=== Records ===

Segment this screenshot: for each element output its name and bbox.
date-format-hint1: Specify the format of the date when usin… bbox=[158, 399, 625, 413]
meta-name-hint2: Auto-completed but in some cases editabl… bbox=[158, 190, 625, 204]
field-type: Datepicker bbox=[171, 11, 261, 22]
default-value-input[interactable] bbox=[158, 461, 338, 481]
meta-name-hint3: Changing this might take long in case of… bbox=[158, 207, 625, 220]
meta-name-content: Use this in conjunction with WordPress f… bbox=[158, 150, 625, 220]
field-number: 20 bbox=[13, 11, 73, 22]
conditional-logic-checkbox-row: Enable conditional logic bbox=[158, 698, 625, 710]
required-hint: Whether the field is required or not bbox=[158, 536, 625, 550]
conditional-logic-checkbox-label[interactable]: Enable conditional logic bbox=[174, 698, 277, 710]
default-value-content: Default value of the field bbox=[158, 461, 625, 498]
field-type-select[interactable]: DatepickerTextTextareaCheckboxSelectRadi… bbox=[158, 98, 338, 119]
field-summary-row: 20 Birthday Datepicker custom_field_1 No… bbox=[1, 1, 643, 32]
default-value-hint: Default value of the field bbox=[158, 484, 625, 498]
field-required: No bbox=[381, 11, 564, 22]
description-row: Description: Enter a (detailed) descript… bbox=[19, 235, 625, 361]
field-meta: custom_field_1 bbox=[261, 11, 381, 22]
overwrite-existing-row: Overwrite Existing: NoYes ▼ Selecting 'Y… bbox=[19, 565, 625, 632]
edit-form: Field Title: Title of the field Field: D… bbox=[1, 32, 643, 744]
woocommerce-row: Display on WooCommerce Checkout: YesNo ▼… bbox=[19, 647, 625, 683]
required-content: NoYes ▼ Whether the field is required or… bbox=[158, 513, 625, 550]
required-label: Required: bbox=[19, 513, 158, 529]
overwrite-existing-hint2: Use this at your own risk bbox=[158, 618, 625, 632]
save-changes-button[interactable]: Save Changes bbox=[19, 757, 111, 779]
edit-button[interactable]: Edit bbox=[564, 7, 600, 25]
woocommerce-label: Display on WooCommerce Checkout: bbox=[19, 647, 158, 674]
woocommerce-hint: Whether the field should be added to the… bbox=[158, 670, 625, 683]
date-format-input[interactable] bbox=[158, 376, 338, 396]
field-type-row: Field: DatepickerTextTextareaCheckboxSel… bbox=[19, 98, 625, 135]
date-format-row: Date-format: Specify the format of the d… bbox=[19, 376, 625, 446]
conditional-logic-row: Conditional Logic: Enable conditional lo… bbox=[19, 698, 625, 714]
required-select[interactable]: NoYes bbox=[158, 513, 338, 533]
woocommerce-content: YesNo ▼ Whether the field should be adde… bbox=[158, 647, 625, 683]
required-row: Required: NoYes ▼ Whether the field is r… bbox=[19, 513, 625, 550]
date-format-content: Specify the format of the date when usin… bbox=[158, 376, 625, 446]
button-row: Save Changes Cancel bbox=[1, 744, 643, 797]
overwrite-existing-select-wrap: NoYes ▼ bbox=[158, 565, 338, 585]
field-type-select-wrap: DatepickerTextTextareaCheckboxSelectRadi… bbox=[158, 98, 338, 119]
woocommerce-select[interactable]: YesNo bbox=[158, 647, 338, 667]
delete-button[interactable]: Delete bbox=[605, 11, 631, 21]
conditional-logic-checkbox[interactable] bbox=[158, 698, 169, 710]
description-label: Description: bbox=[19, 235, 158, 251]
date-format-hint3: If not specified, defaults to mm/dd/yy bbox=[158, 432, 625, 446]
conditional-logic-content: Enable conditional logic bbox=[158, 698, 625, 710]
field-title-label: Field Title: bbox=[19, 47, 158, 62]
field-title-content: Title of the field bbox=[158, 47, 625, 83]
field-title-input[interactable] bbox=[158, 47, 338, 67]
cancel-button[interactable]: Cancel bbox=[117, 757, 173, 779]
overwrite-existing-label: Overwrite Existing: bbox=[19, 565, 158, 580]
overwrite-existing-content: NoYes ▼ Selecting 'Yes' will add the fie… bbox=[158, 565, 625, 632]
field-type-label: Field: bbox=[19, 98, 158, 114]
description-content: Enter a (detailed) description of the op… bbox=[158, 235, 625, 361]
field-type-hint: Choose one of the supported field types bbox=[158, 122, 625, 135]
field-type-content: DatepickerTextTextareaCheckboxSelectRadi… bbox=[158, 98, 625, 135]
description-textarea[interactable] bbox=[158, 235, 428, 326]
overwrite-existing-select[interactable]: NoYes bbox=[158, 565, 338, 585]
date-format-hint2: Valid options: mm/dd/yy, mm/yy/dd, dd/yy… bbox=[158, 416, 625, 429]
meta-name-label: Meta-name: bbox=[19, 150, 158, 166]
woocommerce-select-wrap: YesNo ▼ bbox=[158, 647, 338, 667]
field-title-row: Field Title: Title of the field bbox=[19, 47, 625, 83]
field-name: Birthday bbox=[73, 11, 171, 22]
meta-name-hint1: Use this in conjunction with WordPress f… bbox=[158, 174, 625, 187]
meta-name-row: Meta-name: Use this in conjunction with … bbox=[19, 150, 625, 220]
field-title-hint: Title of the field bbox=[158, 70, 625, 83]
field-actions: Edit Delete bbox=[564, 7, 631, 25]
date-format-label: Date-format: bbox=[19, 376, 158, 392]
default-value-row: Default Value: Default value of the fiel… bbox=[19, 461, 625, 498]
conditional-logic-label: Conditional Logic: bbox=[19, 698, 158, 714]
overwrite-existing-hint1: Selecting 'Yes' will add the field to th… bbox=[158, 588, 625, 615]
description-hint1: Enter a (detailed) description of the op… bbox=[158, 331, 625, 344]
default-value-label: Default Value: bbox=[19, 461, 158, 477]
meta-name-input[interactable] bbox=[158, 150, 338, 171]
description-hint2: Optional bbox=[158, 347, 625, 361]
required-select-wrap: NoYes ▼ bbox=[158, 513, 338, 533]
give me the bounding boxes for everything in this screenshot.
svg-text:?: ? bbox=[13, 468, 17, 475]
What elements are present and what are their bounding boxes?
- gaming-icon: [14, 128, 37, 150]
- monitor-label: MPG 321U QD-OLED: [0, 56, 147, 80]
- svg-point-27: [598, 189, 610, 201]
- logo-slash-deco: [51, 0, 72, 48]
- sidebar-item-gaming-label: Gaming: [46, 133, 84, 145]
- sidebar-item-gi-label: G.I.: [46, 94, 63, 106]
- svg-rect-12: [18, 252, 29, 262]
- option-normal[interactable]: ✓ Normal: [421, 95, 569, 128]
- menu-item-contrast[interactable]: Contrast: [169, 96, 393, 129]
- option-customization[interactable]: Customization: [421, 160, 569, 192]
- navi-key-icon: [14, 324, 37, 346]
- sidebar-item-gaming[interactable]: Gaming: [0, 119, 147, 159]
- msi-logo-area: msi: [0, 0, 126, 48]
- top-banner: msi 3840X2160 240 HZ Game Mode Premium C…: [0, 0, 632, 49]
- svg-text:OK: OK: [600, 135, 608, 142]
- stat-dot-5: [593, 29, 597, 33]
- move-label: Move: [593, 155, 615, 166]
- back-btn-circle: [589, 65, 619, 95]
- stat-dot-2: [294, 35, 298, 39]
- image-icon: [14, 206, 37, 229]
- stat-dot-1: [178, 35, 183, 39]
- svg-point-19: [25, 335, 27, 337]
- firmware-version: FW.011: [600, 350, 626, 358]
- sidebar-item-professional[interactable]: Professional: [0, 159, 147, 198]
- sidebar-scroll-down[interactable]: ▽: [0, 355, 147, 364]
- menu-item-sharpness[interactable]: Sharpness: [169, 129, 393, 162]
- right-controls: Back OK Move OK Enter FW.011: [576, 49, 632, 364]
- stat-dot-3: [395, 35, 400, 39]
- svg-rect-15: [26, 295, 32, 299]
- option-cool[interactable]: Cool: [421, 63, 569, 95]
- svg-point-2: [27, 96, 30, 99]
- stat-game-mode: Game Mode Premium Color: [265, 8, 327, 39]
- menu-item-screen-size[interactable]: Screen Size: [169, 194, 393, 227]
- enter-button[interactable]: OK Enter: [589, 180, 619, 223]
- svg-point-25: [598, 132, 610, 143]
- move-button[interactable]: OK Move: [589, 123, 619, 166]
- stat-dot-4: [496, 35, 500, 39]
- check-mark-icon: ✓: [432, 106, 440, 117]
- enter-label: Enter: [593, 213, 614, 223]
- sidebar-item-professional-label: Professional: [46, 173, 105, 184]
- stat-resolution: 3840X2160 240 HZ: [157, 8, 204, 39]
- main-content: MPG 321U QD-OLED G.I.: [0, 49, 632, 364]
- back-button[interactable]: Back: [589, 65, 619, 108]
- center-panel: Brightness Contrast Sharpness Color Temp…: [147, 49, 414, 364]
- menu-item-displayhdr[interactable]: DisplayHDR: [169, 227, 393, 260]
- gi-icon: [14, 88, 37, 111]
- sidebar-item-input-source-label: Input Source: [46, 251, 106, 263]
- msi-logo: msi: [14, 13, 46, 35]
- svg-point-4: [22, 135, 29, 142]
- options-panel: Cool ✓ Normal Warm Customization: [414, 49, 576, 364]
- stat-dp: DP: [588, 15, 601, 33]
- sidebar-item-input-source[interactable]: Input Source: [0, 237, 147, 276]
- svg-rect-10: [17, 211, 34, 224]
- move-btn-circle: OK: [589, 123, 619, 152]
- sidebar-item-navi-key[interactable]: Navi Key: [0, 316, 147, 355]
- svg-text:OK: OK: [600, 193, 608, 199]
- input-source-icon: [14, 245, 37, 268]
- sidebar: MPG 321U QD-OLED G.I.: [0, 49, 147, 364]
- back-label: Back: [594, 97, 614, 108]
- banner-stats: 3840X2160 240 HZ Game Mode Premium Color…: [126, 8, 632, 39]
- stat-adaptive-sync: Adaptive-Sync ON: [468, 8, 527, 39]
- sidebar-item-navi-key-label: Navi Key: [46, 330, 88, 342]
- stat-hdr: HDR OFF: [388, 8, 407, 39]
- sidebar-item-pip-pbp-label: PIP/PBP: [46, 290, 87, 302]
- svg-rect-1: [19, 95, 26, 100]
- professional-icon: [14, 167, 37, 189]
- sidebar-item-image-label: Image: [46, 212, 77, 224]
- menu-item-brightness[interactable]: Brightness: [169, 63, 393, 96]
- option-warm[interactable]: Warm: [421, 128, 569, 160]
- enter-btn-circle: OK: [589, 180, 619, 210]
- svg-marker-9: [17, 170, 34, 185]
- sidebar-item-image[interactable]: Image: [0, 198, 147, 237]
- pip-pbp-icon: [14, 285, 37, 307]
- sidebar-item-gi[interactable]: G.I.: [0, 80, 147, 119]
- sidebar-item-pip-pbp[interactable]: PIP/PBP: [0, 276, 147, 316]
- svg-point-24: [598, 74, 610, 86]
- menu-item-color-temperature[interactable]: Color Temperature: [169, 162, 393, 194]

===

■ Activity: Would you copy every line of the entries in which "name" appears?

■ Task output:
Segment this screenshot: for each element output its name and bbox.
meta-name-hint2: Auto-completed but in some cases editabl… bbox=[158, 190, 625, 204]
meta-name-hint3: Changing this might take long in case of… bbox=[158, 207, 625, 220]
meta-name-content: Use this in conjunction with WordPress f… bbox=[158, 150, 625, 220]
meta-name-label: Meta-name: bbox=[19, 150, 158, 166]
field-name: Birthday bbox=[73, 11, 171, 22]
meta-name-hint1: Use this in conjunction with WordPress f… bbox=[158, 174, 625, 187]
meta-name-row: Meta-name: Use this in conjunction with … bbox=[19, 150, 625, 220]
meta-name-input[interactable] bbox=[158, 150, 338, 171]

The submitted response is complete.